## Imports

In [146]:
import torch
from torch import nn
from torch import Tensor
import torch.optim as optim
from tqdm import tqdm
import torchtext
import torchtext.data

torch.cuda.is_available()

True

In [147]:
from torchnlp.encoders.text import StaticTokenizerEncoder
import matplotlib.pyplot as plt
import numpy as np
from torch.utils.data import Dataset, DataLoader
import cv2
import os

In [148]:
device = torch.device("cuda" if torch.cuda.is_available() else "cpu")
print(f"Using device: {device}")

Using device: cuda


## Visualize the data

In [149]:
import matplotlib.pyplot as plt

def plot_history(train_acc_history, train_loss_history, val_acc_history, val_loss_history):
    epochs = range(1, len(train_loss_history) + 1)
    
    # Loss
    plt.figure(1)
    plt.plot(epochs, train_loss_history, 'b', label='Training loss (' + str(format(train_loss_history[-1], '.5f')) + ')')
    plt.plot(epochs, val_loss_history, 'g', label='Validation loss (' + str(format(val_loss_history[-1], '.5f')) + ')')
    
    plt.title('Loss')
    plt.xlabel('Epochs')
    plt.ylabel('Loss')
    plt.legend()
    
    # Accuracy
    plt.figure(2)
    plt.plot(epochs, train_acc_history, 'b', label='Training accuracy (' + str(format(train_acc_history[-1], '.5f')) + ')')
    plt.plot(epochs, val_acc_history, 'g', label='Validation accuracy (' + str(format(val_acc_history[-1], '.5f')) + ')')

    plt.title('Accuracy')
    plt.xlabel('Epochs')
    plt.ylabel('Accuracy')
    plt.legend()
    plt.show()


## Prepare data

### Files operations

In [150]:
def read_glove_file(path: str) -> dict[str, np.ndarray]:
    embeddings: dict = {}
    f = open(path, encoding ="utf8")
    for line in f:
        values = line.split()
        word = values[0]
        coefs = np.asarray(values[1:], dtype='float32')
        embeddings[word] = coefs
    f.close()

    print('Found %s word vectors.' % len(embeddings))

    return embeddings

In [151]:
def read_texts() -> tuple[list[str], list[int]]:
    imdb_dir = 'kaggle/Imdb/'
    train_dir = imdb_dir + 'train/'

    labels = []
    texts = []

    for label_type in ['neg', 'pos']:
        dir_name = train_dir + label_type
        for fname in os.listdir(dir_name):
            if fname[-4:] == '.txt':
                f = open(os.path.join(dir_name, fname), encoding ="utf8")
                texts.append(f.read())
                f.close()
                if label_type == 'neg':
                    labels.append(0)
                else:
                    labels.append(1)

    return texts, labels

In [152]:
embeddings = read_glove_file('kaggle/glove.6B/glove.6B.100d.txt')
texts, labels = read_texts()

Found 400000 word vectors.


### Data operations

In [153]:
def texts_to_sequences(texts: list[str], maxlen: int, max_words: int) -> tuple[torch.Tensor, dict[any, int]]:
    tokenizer = torchtext.data.utils.get_tokenizer(None)    
    filter_tokens = lambda x: [word for word in tokenizer(x) if word in embeddings]
    text_sequences = [filter_tokens(text) for text in texts]
    all_tokens_set = set()
    for seq in text_sequences:
        for token in seq:
            all_tokens_set.add(token)
    
    all_embedding_tokens = set(embeddings.keys())
    tokens = all_tokens_set.intersection(all_embedding_tokens)
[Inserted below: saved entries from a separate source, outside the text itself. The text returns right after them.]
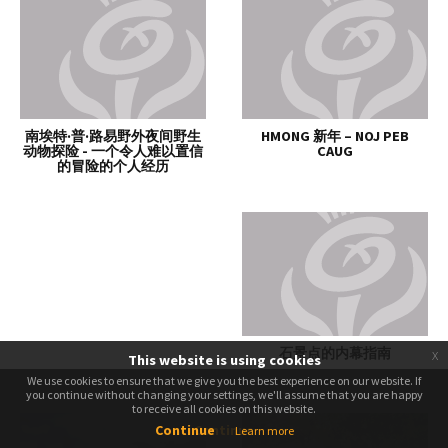
南埃特·普·路易野外夜间野生
HMONG 新年 – NOJ PEB
动物探险 - 一个令人难以置信
CAUG
的冒险的个人经历
石景点的内幕指南
x
This website is using cookies
We use cookies to ensure that we give you the best experience on our website. If
We use cookies to ensure that we give you the best experience on our website. If
you continue without changing your settings, we'll assume that you are happy
you continue without changing your settings, we'll assume that you are happy
to receive all cookies on this website.
to receive all cookies on this website.
Continue
Continue
Learn more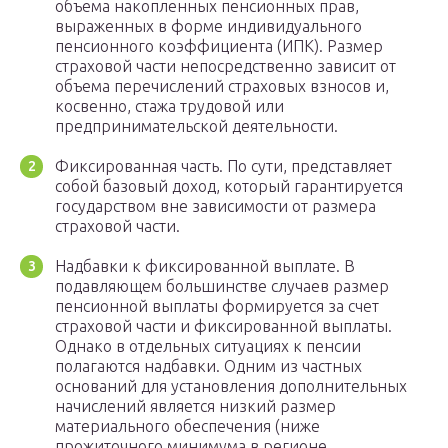
объема накопленных пенсионных прав,
выраженных в форме индивидуального
пенсионного коэффициента (ИПК). Размер
страховой части непосредственно зависит от
объема перечислений страховых взносов и,
косвенно, стажа трудовой или
предпринимательской деятельности.
Фиксированная часть. По сути, представляет
собой базовый доход, который гарантируется
государством вне зависимости от размера
страховой части.
Надбавки к фиксированной выплате. В
подавляющем большинстве случаев размер
пенсионной выплаты формируется за счет
страховой части и фиксированной выплаты.
Однако в отдельных ситуациях к пенсии
полагаются надбавки. Одним из частных
оснований для установления дополнительных
начислений является низкий размер
материального обеспечения (ниже
прожиточного минимума в регионе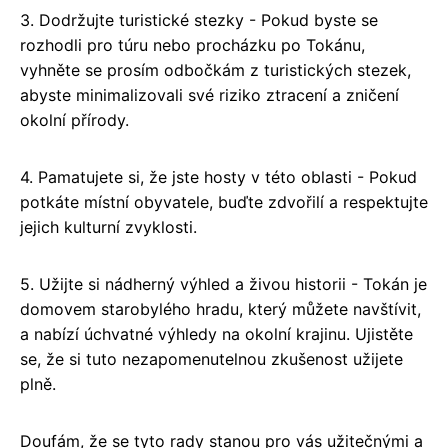
3. Dodržujte turistické stezky - Pokud byste se
rozhodli pro túru nebo procházku po Tokánu,
vyhněte se prosím odbočkám z turistických stezek,
abyste minimalizovali své riziko ztracení a zničení
okolní přírody.
4. Pamatujete si, že jste hosty v této oblasti - Pokud
potkáte místní obyvatele, buďte zdvořilí a respektujte
jejich kulturní zvyklosti.
5. Užijte si nádherný výhled a živou historii - Tokán je
domovem starobylého hradu, který můžete navštívit,
a nabízí úchvatné výhledy na okolní krajinu. Ujistěte
se, že si tuto nezapomenutelnou zkušenost užijete
plně.
Doufám, že se tyto rady stanou pro vás užitečnými a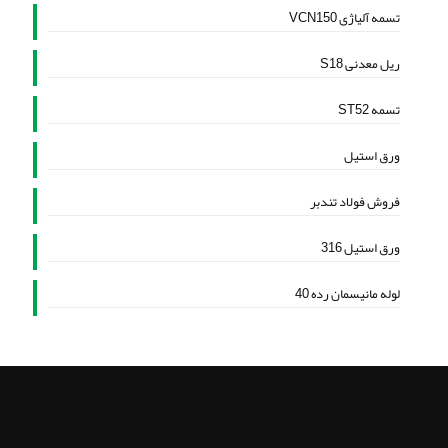
تسمه آلیاژی VCN150
ریل معدنی S18
تسمه ST52
ورق استیل
فروش فولاد تندبر
ورق استیل 316
لوله مانیسمان رده 40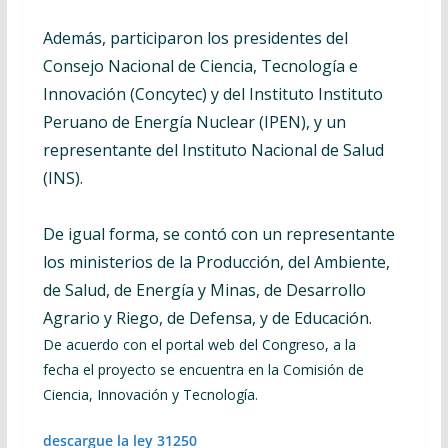
Además, participaron los presidentes del
Consejo Nacional de Ciencia, Tecnología e
Innovación (Concytec) y del Instituto Instituto
Peruano de Energía Nuclear (IPEN), y un
representante del Instituto Nacional de Salud
(INS).
De igual forma, se contó con un representante
los ministerios de la Producción, del Ambiente,
de Salud, de Energía y Minas, de Desarrollo
Agrario y Riego, de Defensa, y de Educación.
De acuerdo con el portal web del Congreso, a la
fecha el proyecto se encuentra en la Comisión de
Ciencia, Innovación y Tecnología.
descargue la ley 31250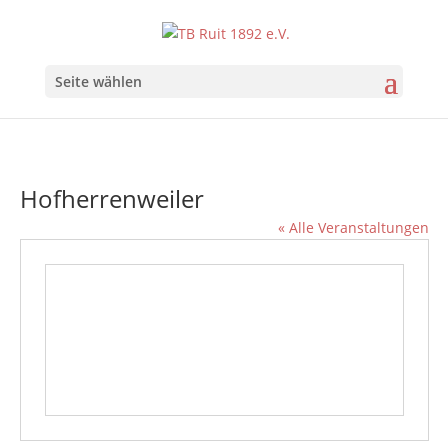
Seite wählen
Hofherrenweiler
« Alle Veranstaltungen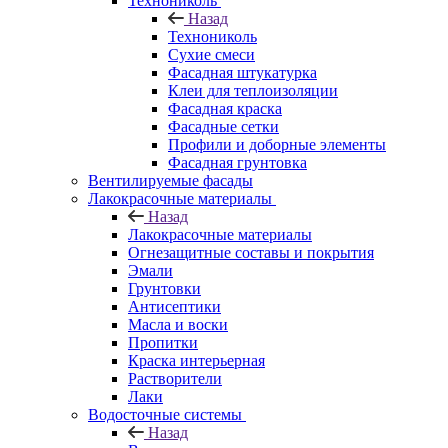
Технониколь
Назад
Технониколь
Сухие смеси
Фасадная штукатурка
Клеи для теплоизоляции
Фасадная краска
Фасадные сетки
Профили и доборные элементы
Фасадная грунтовка
Вентилируемые фасады
Лакокрасочные материалы
Назад
Лакокрасочные материалы
Огнезащитные составы и покрытия
Эмали
Грунтовки
Антисептики
Масла и воски
Пропитки
Краска интерьерная
Растворители
Лаки
Водосточные системы
Назад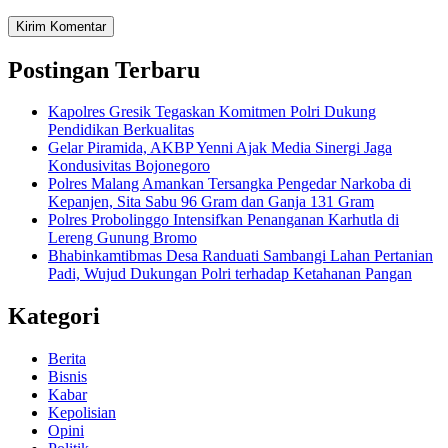
Postingan Terbaru
Kapolres Gresik Tegaskan Komitmen Polri Dukung
Pendidikan Berkualitas
Gelar Piramida, AKBP Yenni Ajak Media Sinergi Jaga
Kondusivitas Bojonegoro
Polres Malang Amankan Tersangka Pengedar Narkoba di
Kepanjen, Sita Sabu 96 Gram dan Ganja 131 Gram
Polres Probolinggo Intensifkan Penanganan Karhutla di
Lereng Gunung Bromo
Bhabinkamtibmas Desa Randuati Sambangi Lahan Pertanian
Padi, Wujud Dukungan Polri terhadap Ketahanan Pangan
Kategori
Berita
Bisnis
Kabar
Kepolisian
Opini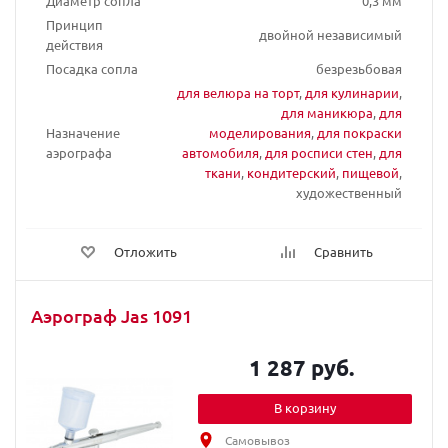
Диаметр сопла
0,3 мм
Принцип
двойной независимый
действия
Посадка сопла
безрезьбовая
для велюра на торт
,
для кулинарии
,
для маникюра
,
для
Назначение
моделирования
,
для покраски
аэрографа
автомобиля
,
для росписи стен
,
для
ткани
,
кондитерский
,
пищевой
,
художественный
Отложить
Сравнить
Аэрограф Jas 1091
1 287 руб.
В корзину
Самовывоз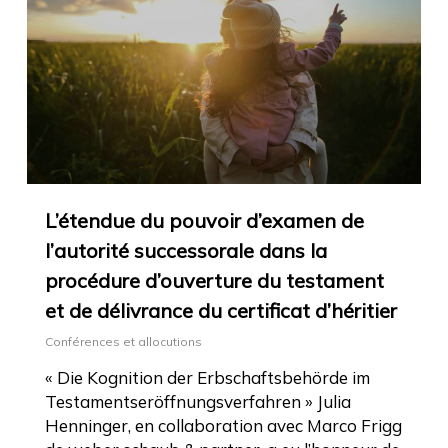
L’étendue du pouvoir d’examen de
l’autorité successorale dans la
procédure d’ouverture du testament
et de délivrance du certificat d’héritier
Conférences et allocutions
« Die Kognition der Erbschaftsbehörde im
Testamentseröffnungsverfahren » Julia
Henninger, en collaboration avec Marco Frigg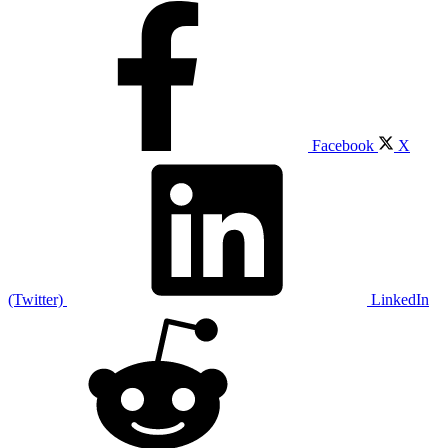
Facebook
X
(Twitter)
LinkedIn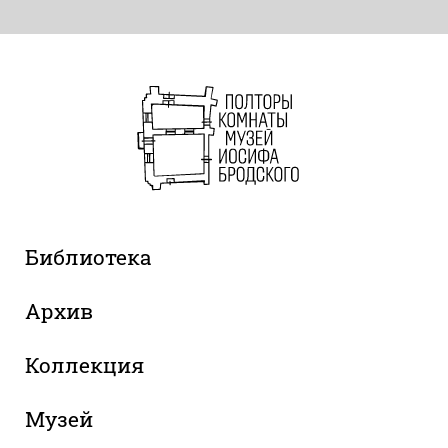
Библиотека
Архив
Коллекция
Музей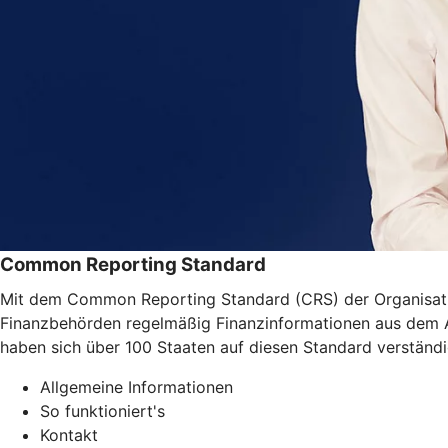
Common Reporting Standard
Mit dem Common Reporting Standard (CRS) der Organisatio
Finanzbehörden regelmäßig Finanzinformationen aus dem Aus
haben sich über 100 Staaten auf diesen Standard verständi
Allgemeine Informationen
So funktioniert's
Kontakt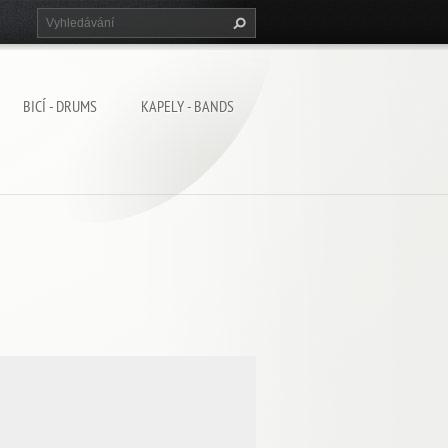
BICÍ - DRUMS
KAPELY - BANDS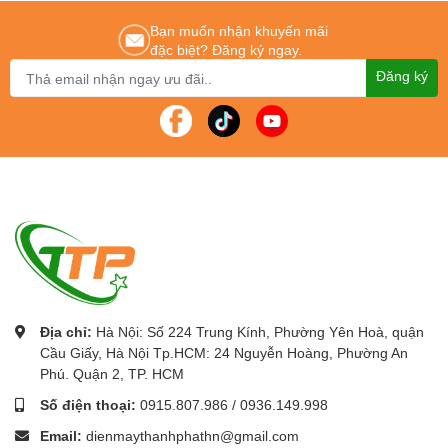
Bạn muốn nhận khuyến mãi
đặc biệt? Đăng ký ngay.
Đăng ký
Địa chỉ:
Hà Nội: Số 224 Trung Kính, Phường Yên Hoà, quận
Cầu Giấy, Hà Nội Tp.HCM: 24 Nguyễn Hoàng, Phường An
Phú. Quận 2, TP. HCM
Số điện thoại:
0915.807.986
/
0936.149.998
Email:
dienmaythanhphathn@gmail.com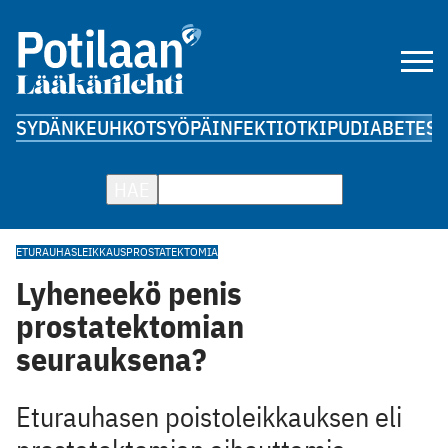
SYDÄN
KEUHKOT
SYÖPÄ
INFEKTIOT
KIPU
DIABETES
A
HAE
ETURAUHASLEIKKAUS
PROSTATEKTOMIA
Lyheneekö penis
prostatektomian
seurauksena?
​Eturauhasen poistoleikkauksen eli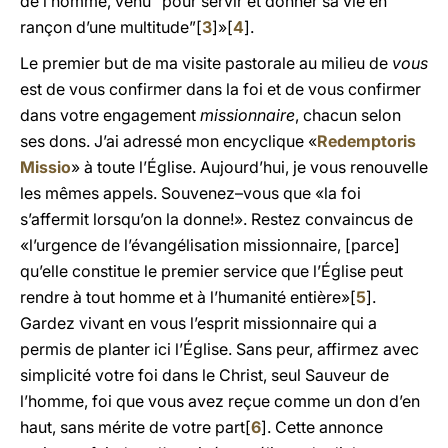
de l’homme, venu “pour servir et donner sa vie en
rançon d’une multitude”[
3
]»[
4
].
Le premier but de ma visite pastorale au milieu de
vous
est de vous confirmer dans la foi et de vous confirmer
dans votre engagement
missionnaire
, chacun selon
ses dons. J’ai adressé mon encyclique «
Redemptoris
Missio
» à toute l’Église. Aujourd’hui, je vous renouvelle
les mêmes appels. Souvenez–vous que «la foi
s’affermit lorsqu’on la donne!». Restez convaincus de
«l’urgence de l’évangélisation missionnaire, [parce]
qu’elle constitue le premier service que l’Église peut
rendre à tout homme et à l’humanité entière»[
5
].
Gardez vivant en vous l’esprit missionnaire qui a
permis de planter ici l’Église. Sans peur, affirmez avec
simplicité votre foi dans le Christ, seul Sauveur de
l’homme, foi que vous avez reçue comme un don d’en
haut, sans mérite de votre part[
6
]. Cette annonce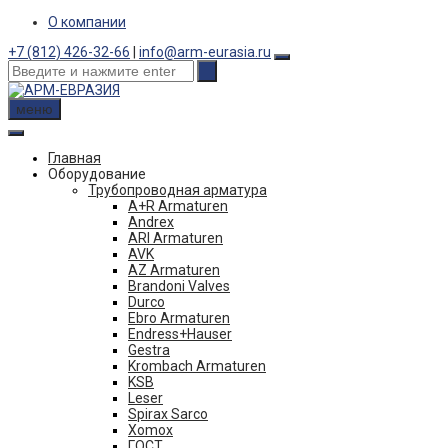
Skip
О компании
to
+7 (812) 426-32-66
|
info@arm-eurasia.ru
content
меню
Главная
Оборудование
Трубопроводная арматура
A+R Armaturen
Andrex
ARI Armaturen
AVK
AZ Armaturen
Brandoni Valves
Durco
Ebro Armaturen
Endress+Hauser
Gestra
Krombach Armaturen
KSB
Leser
Spirax Sarco
Xomox
ГОСТ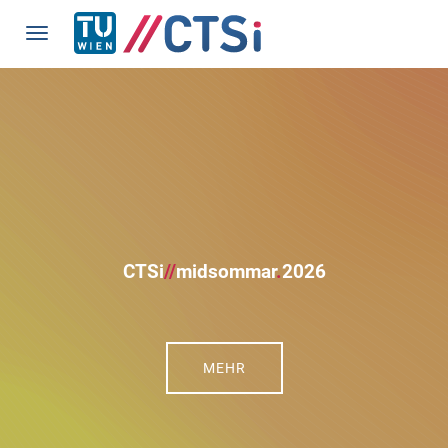
CTSi
//
midsommar
.
2026
MEHR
    word_index = {word: i + 1 for i, word in enumerate(tokens) if i + 1 < max_words}
    sequences = [[word_index[word] for word in text if word in word_index] for text in text_sequences]
    padded_sequences = torch.zeros(len(sequences), maxlen, dtype=torch.long)
    
    for i, seq in enumerate(sequences):
        if len(seq) > maxlen:
            seq = seq[:maxlen]
        else:
            seq = seq + [0] * (maxlen - len(seq))
        padded_sequences[i] = torch.tensor(seq)

    return padded_sequences, word_index
    

In [154]:
def get_embedding_matrix(max_words: int, embedding_index: dict[str, np.ndarray], word_index: dict[any, int]) -> np.ndarray:
    embedding_dimension = embedding_index.get('the').shape[0]

    embedding_matrix = np.zeros((max_words, embedding_dimension))
    for word, i in word_index.items():
        if i < max_words:
            embedding_vector = embedding_index.get(word)
            if embedding_vector is not None:
                # Words not found in embedding index will be all-zeros.
                embedding_matrix[i] = embedding_vector
    return embedding_matrix

In [155]:
def split_data(data: np.ndarray, labels: list[int], train_part: float, validation_part: float) -> tuple[np.ndarray, np.ndarray, np.ndarray, np.ndarray, np.ndarray, np.ndarray]:
    labels = np.asarray(labels)

    data_size = data.shape[0]
    train_size = int(data_size * train_part)
    validation_size = int(data_size * validation_part)
    test_size = data_size - train_size - validation_size

    indices = np.arange(data_size)
    np.random.shuffle(indices)

    train_indices = indices[:train_size]
    validation_indices = indices[train_size:train_size + validation_size]
    test_indices = indices[train_size + validation_size:]

    train_data = data[train_indices]
    validation_data = data[validation_indices]
    test_data = data[test_indices]

    train_labels = labels[train_indices]
    validation_labels = labels[validation_indices]
    test_labels = labels[test_indices]

    print(f"Train data size: {train_data.shape[0]}")
    print(f"Validation data size: {validation_data.shape[0]}")
    print(f"Test data size: {test_data.shape[0]}")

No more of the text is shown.